Week 10 - Synchronization Constructs

Additional reading

The Performance of Spin Lock Alternatives for Shared-Memory Multiprocessors

Synchronization

Synchronization

Synchronization

Synchronization is the processes by which two or more independent operators coordinate with one another to manage shared resources or coordinate work with one another.

Link to original

Previously we discussed mutexes and conditional variables. However these had a couple of downsides:

Error prone usage.
Lack of expressive power. These also needed low level support via atomic instructions.

Atomic instruction

Atomic instruction

An atomic instruction in computer systems is an operation that is indivisible — it either completes entirely or does not happen at all, with no intermediate state visible to other threads or processors. Atomicity is crucial in concurrent programming to avoid race condition when multiple threads access and modify shared data.

Link to original

There are different synchronization constructs we will look at.

Spinlocks

Spinlocks

Spinlocks are a synchronization construct that are similar to mutexes. When a processes tries to acquire the lock whilst another process has it - it will wait at the unlock operation. However, in comparison to a mutex the spinlock will not relinquish the CPU instead choosing to keep checking if the lock has become free.

Link to original

Semaphores

Semaphores

Semaphores are a synchronization construct used to control access to shared resources. A semaphore is initialized with an integer value (often called the capacity). It maintains a counter that represents the number of available “permits.” When a thread attempts to acquire the semaphore:

If the counter is greater than 0, the thread decrements it and proceeds.

If the counter is 0, the thread blocks (waits) until another thread releases the semaphore.

When a thread releases the semaphore, the counter is incremented by 1, potentially waking a waiting thread.
This mechanism ensures that at most the initial number of threads (the max count) can hold the semaphore concurrently.

Link to original

Reader-writer locks

Reader-writer locks

A reader-writer lock is a synchronization construct that allows multiple threads to read shared data concurrently, while ensuring exclusive access for a thread that needs to write. It supports two types of locking:

Read lock: Multiple threads can acquire the read lock simultaneously, as long as no thread holds the write lock.

Write lock: Only one thread can hold the write lock at a time, and no other thread (reader or writer) may hold the lock concurrently.

Reader-writer locks typically expose two distinct interfaces — one for acquiring and releasing the read lock, and one for the write lock — with internal coordination to ensure mutual exclusion between readers and writers when necessary.

Link to original

Monitors

Monitors

Monitors are a high-level synchronization construct that encapsulate:

A shared resource,

A set of mutexes (or equivalent) to enforce mutual exclusion, and

One or more conditional variables used for managing waiting and signaling between threads.

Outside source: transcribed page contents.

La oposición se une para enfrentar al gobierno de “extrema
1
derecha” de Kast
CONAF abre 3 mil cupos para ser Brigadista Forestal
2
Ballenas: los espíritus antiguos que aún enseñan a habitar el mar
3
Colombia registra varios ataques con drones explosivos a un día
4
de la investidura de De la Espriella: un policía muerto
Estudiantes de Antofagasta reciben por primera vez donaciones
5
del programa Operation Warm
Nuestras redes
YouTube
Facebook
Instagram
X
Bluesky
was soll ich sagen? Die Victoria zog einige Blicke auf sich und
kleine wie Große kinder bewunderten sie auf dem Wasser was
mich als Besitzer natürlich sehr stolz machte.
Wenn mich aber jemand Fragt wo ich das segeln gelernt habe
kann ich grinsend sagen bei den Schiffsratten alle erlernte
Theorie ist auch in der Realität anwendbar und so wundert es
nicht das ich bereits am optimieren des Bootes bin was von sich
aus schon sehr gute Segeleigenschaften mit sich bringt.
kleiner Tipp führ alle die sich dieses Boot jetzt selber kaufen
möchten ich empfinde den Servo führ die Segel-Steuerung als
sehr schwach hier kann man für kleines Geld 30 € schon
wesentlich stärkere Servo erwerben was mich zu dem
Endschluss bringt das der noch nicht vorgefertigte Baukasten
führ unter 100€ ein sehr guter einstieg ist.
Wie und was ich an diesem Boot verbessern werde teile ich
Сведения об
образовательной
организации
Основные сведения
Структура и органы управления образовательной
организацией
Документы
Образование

A monitor typically exposes an API consisting of entry procedures (methods), and ensures that:

Entering threads abide by the prescribed entry conditions,

Threads can wait on a condition (e.g. “buffer not empty”), releasing the lock temporarily, and

Other threads can signal those waiting threads when the condition becomes true.

The monitor takes care of locking, unlocking, waiting, and signaling internally, so the user doesn’t have to manually manage these lower-level details.

Link to original

However there are many more - though they all require support from the hardware to operate. Mainly through the use of atomic instructions.

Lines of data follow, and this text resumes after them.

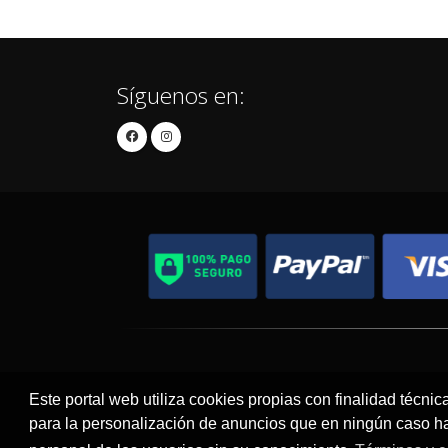
Síguenos en:
Contacto
Aviso Legal
Este portal web utiliza cookies propias con finalidad técnic
para la personalización de anuncios que en ningún caso hac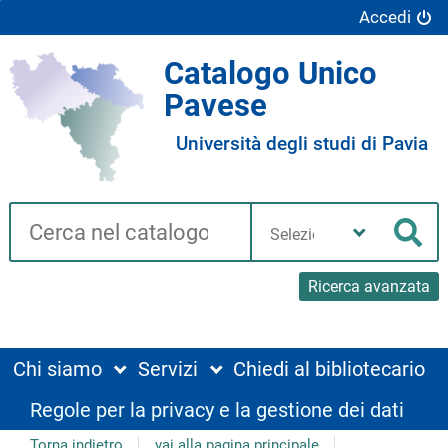
Accedi
Catalogo Unico
Pavese
Università degli studi di Pavia
Cerca su "Catalogo"
Seleziona
la
Cer
tua
biblioteca
Ricerca avanzata
Chi siamo
Servizi
Chiedi al bibliotecario
Regole per la privacy e la gestione dei dati
Torna indietro
vai alla pagina principale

We will talk about different implementations of spinlocks in this section. Note that without hardware support you can not both check the status of the lock and change the status of the lock - therefore you can not have a safe implementation as you can not guarantee threads will not be interwoven at inopportune times.

Atomic instructions

The set of atomic instructions is different on different architectures. Some examples are:

test_and_set: Return the current value of a variable and set it to a given value.
read_and_increment: Return the current value of a variable and increase it by 1.
compare_and_swap: Return true/false comparing two values and swap them. Though as these are atomic instructions the hardware guarantees the operation will be completed without being interrupted.

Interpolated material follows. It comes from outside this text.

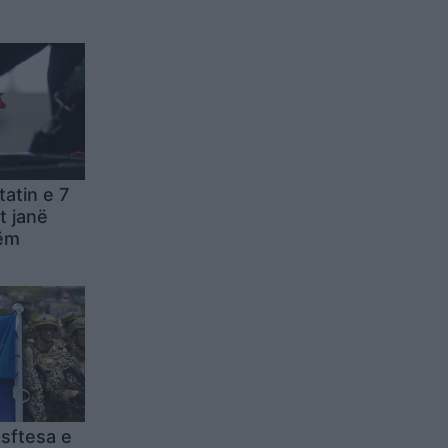
atin e 7
ët janë
ëm
sftesa e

Test and set spinlock implementation

We can use the test_and_set operation to implement a spinlock. Suppose the lock has values 0 or 1. With 0 being free and 1 being locked.

busy = 1
free = 0
 
// initialise
lock = free
 
// lock
while(test_and_set(lock, busy) == busy);
 
// unlock
lock = free;

Shared memory multiprocessors and caches

It is common for CPU’s to share memory and have a local cache. Depending on the architecture of the shared memory they can have a single or multiple read/write operations in flight at the same time. Also the cache may or may not be in sync with the lower level memory.

Cache coherence

Cache coherence

Cache coherence refers to the process of keeping multiple cached copies of the same memory location consistent across different caches. This is especially important in multi-core processors, where each CPU core may have its own cache.

There are two primary strategies for maintaining coherence:

Write-invalidate: When a core writes to a cached value, it invalidates that value in all other caches. Other cores must fetch the updated value from memory (or the writing core) on their next access. This is a lazy strategy — it saves bandwidth but may cause a delay on future reads.

Write-update: When a core writes to a cached value, it broadcasts the update to all other caches so they can update their copies immediately. This is an eager strategy — it keeps all caches ready, but increases communication cost.

Link to original

CPU architectures can either be cache coherent or non-cache coherent. If they are non-cache-coherent then you will have to program this in software rather than rely on the hardware.

Atomic operations and cache coherence

For two CPU’s to act independently whilst also supporting shared atomic instructions with one another they can not cache any value that support atomic instructions. The two CPUs could not guarantee two atomic instructions did not happen at the same time.

To contend with this CPU’s will not cache atomic values - however this means memory access in this case is very slow. Therefore shared memory CPU’s have very slow atomic instructions.

Spinlock evaluation criteria

There are 3 desirable traits for a spinlock:

Low latency: The time to acquire a free lock should be as low as possible, ideally immediately.
Low delay: The time to stop spinning and acquire a lock that has been free to be as low as possible, ideally immediately.
Low contention: The amount of traffic looking to access the lock should be as low as possible, ideally zero so operations viewing the lock are fast.

With these goals the first two are in direct conflict with the last one - to make lower the latency and delay we want to access the variable more thus increasing contention.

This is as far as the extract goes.